Edinburgh has not been convicted of any crimes, but has been charged. The Ventura County District Attorney has charged him. His court date will take place Dec. 11, 2014.
The Echo reached out to Edinburgh multiple times over a two-week period and after initial contact Edinburgh stopped responding to efforts to reach him.
In an unrelated incident, a couple of hours after the arrest of Edinburgh, at 7:24 p.m., a laptop was reported stolen from a different student’s room at Trinity Hall.
Cal Lutheran is not typically known for having incidents like these occur on campus. According to senior Carlos Moran, a resident assistant in Trinity Hall, the university is known for being a safe place for students, faculty and staff.
“I believe that CLU does a really great job of keeping people safe. There are some instances where things have happened but those are very rare in my opinion,” Moran said.
According to the Ventura County Pressboard’s Crime Report, the burglary took place on Oct. 15 between 9 a.m. and 5:30 p.m. in Trinity Hall. In a public narrative written by officer Joe Ramirez, “An unknown suspect(s) entered the victim’s residence with the intent to commit a theft.”
The report identified Jennifer Barnard as the victim of the first-degree residential burglary, a felony under Penal Code 459, also known as “breaking and entering a property.”
The Echo contacted Barnard and she declined to comment.
The day after the burglary, Campus Safety sent a “Timely Notice” text message campus wide to inform students, faculty and staff of the burglary that had occurred. Miller said that these timely notices are something campus safety plans to utilize in the future.
“There are two types of things that will [cause us to] send notices. One is what they call a timely notice that is reportable under Cleary. Certain things that happen, where there is a continuing threat on campus.
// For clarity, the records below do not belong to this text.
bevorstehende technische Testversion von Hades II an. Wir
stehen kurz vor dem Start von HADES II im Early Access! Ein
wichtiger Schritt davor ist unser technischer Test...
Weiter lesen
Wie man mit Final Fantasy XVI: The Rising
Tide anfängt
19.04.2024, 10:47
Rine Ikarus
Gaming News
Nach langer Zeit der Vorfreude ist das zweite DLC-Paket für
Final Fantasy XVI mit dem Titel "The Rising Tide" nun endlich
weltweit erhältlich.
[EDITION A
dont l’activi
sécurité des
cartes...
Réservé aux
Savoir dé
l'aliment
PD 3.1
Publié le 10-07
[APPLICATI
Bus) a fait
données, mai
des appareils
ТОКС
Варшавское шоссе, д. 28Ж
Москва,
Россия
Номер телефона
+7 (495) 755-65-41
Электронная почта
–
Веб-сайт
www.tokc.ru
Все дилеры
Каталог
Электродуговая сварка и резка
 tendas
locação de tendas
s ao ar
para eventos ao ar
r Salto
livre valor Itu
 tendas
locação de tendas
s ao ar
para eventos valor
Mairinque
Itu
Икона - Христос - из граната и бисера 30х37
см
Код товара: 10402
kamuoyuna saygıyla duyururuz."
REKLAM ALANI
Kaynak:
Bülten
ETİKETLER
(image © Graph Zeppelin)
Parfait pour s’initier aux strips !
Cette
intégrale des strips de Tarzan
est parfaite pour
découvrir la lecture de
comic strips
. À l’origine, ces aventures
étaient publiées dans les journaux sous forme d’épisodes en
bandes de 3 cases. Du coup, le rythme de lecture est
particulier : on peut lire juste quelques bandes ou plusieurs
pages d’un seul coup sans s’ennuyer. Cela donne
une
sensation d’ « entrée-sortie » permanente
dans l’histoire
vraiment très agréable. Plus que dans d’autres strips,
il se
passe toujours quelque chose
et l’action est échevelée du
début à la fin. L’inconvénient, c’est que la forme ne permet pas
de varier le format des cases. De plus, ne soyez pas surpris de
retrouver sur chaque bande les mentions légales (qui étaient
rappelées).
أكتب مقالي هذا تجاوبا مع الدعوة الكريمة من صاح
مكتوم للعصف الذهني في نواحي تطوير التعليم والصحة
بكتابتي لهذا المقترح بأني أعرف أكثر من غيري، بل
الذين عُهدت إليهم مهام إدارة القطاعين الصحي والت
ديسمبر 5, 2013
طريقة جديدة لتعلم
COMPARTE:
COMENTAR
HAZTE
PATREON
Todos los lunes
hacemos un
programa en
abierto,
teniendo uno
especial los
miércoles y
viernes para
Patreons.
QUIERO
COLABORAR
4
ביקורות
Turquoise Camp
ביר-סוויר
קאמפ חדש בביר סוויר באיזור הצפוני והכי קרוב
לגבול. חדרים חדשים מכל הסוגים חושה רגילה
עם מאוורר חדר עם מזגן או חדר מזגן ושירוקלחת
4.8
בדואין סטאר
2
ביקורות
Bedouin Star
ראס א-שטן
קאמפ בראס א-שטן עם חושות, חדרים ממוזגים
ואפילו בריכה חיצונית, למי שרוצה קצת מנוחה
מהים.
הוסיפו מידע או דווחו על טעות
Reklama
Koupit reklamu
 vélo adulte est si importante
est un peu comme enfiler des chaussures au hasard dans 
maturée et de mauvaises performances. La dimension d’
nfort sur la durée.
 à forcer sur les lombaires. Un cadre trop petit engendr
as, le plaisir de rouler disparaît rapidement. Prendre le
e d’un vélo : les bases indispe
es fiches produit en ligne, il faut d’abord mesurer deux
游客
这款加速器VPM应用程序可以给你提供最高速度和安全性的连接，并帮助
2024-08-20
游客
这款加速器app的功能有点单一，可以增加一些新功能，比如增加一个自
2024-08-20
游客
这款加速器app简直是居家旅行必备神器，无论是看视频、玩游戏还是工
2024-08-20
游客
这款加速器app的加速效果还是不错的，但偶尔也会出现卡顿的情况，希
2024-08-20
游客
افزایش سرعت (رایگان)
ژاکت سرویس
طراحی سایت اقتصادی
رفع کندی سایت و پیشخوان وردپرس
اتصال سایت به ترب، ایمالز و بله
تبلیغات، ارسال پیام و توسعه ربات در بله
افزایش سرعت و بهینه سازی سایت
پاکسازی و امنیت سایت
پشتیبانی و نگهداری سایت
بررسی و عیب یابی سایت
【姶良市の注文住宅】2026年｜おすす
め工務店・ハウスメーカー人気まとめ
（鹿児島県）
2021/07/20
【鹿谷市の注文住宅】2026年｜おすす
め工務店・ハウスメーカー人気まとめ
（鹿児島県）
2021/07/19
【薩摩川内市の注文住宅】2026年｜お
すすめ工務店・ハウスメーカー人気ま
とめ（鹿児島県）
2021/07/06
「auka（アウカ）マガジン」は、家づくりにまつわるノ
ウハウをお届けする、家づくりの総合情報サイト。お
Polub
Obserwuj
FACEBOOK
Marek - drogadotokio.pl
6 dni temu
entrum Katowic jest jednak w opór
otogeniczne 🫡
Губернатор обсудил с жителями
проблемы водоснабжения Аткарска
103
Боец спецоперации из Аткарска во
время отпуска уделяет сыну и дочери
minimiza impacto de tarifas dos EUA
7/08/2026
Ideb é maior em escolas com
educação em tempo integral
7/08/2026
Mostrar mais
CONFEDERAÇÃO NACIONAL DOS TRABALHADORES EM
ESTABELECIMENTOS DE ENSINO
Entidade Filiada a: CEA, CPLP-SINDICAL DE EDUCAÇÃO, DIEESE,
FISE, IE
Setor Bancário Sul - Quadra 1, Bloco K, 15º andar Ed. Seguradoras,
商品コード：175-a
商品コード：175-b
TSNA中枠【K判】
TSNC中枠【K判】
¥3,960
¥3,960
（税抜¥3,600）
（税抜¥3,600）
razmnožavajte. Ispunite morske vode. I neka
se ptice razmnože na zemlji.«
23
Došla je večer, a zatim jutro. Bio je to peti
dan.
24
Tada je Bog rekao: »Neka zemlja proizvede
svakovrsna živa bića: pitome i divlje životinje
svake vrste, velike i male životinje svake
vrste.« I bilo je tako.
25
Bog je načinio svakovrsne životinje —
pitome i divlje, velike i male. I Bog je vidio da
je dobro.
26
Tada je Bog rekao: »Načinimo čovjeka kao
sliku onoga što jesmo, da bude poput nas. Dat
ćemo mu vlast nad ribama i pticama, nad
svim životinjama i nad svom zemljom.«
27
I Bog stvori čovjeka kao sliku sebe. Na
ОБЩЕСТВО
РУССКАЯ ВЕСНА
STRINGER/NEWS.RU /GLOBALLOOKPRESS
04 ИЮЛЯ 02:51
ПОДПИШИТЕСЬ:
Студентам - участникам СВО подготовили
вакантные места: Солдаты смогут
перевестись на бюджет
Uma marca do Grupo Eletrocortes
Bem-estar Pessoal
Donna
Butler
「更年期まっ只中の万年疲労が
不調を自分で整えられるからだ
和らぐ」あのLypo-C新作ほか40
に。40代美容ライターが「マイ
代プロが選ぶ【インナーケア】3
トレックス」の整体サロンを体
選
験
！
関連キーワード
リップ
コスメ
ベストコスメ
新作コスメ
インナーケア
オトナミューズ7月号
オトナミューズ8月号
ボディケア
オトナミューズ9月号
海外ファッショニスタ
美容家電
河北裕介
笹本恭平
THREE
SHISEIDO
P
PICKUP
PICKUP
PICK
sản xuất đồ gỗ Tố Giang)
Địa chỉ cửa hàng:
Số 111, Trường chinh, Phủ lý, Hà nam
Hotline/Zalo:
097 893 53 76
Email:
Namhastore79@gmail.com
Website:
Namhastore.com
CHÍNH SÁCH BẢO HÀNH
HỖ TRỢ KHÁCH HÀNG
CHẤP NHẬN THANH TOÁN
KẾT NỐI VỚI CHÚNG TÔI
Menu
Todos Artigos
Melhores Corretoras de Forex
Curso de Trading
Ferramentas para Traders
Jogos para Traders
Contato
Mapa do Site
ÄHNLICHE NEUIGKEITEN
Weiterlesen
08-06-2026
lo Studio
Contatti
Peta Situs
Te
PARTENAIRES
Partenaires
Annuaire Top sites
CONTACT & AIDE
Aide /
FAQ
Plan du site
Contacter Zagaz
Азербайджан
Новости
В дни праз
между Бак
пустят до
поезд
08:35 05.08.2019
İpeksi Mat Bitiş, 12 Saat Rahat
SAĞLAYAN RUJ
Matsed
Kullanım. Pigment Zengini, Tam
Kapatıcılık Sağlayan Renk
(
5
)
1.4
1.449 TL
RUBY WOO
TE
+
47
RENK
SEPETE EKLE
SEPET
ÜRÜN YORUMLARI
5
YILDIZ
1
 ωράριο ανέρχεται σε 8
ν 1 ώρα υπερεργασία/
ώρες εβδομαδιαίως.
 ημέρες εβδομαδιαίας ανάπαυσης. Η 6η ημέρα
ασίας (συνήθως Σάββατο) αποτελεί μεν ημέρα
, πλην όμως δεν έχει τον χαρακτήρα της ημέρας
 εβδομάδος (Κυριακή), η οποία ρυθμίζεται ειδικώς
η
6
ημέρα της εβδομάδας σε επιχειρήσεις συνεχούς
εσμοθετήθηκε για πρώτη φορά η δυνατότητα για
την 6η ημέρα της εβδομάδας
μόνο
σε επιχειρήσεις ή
For example, had this burglar been caught, we may not have sent a timely warning, but we would have sent an alert message out to everybody saying this happened and the individual is in custody, but just as a reminder,” Miller said. “The same would happen if we had a sexual assault on campus and the person was not in custody. We would send a timely notice out. We would protect the identity of the victim, we always do that.”
According to Miller, there are also emergency notices that are sent as texts to students. Emergency notices would include events such as fires or roads being closed.
“We also have emergency notices. They go out a different way. They would, [however] still be sent out through text,” Miller said.
According to Miller, most burglaries are crimes of opportunity and students should take the necessary steps in order to ensure crimes like these don’t happen in the future.
“Lock it up. If it’s an electronic device, it’s expensive. If you leave it alone, it’s going to grow legs and walk off, or someone that has legs is going to take it and walk off,” Miller said
Moran also said that students should feel free to come to their RA’s if they ever feel unsafe.
“That’s what RA’s are there for, to build community and to keep people safe. Those are the biggest goals for an RA. If someone’s not feeling safe, the residents should communicate that with their corresponding RA no matter where they live,” Moran said.